Osprey nests trimmed or moved to reduce electricity reliability and safety issues

St. Stephen – If you have been watching the family of osprey eagles that live on top of an NB Power pole near the third border crossing in St. Stephen, you may have noticed that it is no longer there. You have absolutely no need to worry, the ospreys have not been moved, at least not very far. In fact, workers from NB Power go out of their way to avoid disturbing these amazing birds, at least until after nesting season.

Chantal St. Pierre, Director of Environment and Emergency Preparedness for NB Power, said there are more than 400 osprey nests across New Brunswick, all on top of power poles. Every year, the company does air patrols to see where the nests are, and figure out if they are going to pose a safety or reliability risk.

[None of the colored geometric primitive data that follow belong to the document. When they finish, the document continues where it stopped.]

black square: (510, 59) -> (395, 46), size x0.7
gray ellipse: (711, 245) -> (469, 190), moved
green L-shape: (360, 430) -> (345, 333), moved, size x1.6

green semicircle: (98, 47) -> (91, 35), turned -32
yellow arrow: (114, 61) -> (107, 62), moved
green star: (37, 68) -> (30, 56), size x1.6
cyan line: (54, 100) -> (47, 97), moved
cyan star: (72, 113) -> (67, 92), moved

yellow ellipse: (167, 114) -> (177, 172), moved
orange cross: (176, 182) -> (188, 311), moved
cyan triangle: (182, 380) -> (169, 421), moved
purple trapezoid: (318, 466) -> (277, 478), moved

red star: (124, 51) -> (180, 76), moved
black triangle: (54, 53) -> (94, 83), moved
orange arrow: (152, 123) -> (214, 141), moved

“They are starting to be a little bit of a nuisance, and actually starting to be a reliability issue,” said St. Pierre. “What we normally do is basically, we’ve got a procedure for our employees working out in the field. Between April 1 and August 31, we tell them, if the nest does not pose a reliability issue or a safety issue to the public, then you are not allowed to touch the nests. We’ll just leave it, and then we’ll go back after the birds have fledged.”

St. Pierre said after nesting season, they will go back to check on the nests. If they do pose any risks, they have a couple of ways to alleviate this problem without harming or relocating the ospreys. They will either trim the nests or move them to a platform adjacent to the original structure. In extreme cases, they do have to remove some nests, but they never do so before the babies have fledged, and they only do it if it is absolutely necessary.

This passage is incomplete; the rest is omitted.